Our research question does not cause harm to any person and was not an unethical question to ask. In particular, the data was not analyzed for the purpose of making a healthcare or policy decision that would affect anyone. The data analysis is only being conducted as an exploration of the research question.
The objective of our project was to see if there was a relationship between population density and depression. We limited our analysis to Los Angeles county because of data availability. Our original prediction was that there would be a significant relationship between population density and depression rates; however, the analyses we conducted show weak or insignificant correlations between these variables. As a result, we have no evidence to support our hypothesis (i.e., we fail to reject the null hypothesis) of a relationship between population density and depression.
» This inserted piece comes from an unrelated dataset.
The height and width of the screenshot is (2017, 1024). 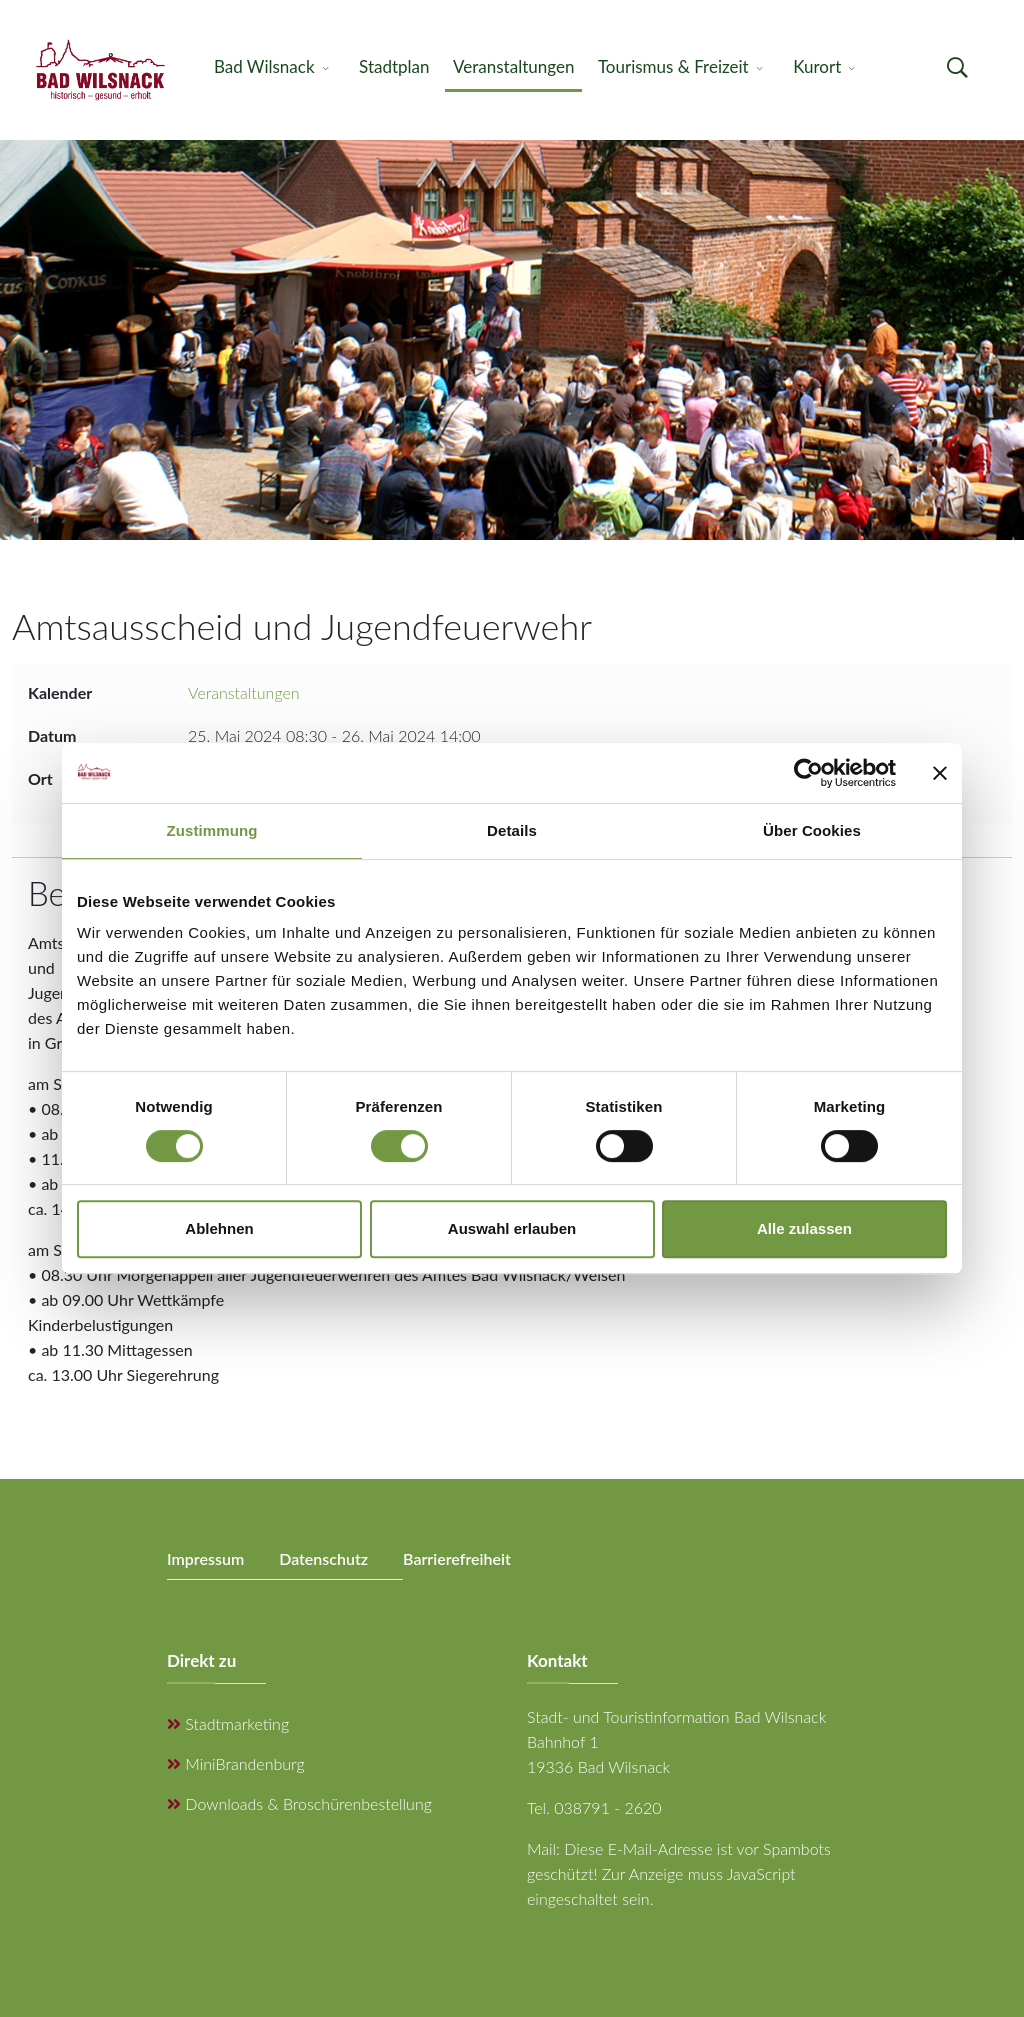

One important trend we noticed is that depression rates seem to be increasing over time. This could be partially a reflection of the growing priority society has put on mental health in recent years (i.e., leading to more diagnoses), but it is likely also a sign of depression becoming more likely—particularly among younger populations.
There are several limitations with our data analysis: namely, in our final regressions, outliers (e.g. the Central district) greatly affected our results. Perhaps performing statistical analyses with these outliers removed would lead to more conclusive results.